(INPUT MATERIAL):

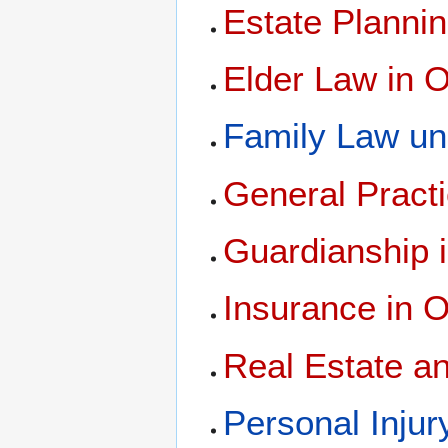
Estate Planni
Elder Law in 
Family Law un
General Pract
Guardianship 
Insurance in 
Real Estate a
Personal Inju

(TASK INSTRUCTIONS): Copy exactly the lines from the one containing "General Pract" through the last line of the records, both included, and nothing else.

(SOLUTION TO THE PROBLEM):
General Pract
Guardianship 
Insurance in 
Real Estate a
Personal Inju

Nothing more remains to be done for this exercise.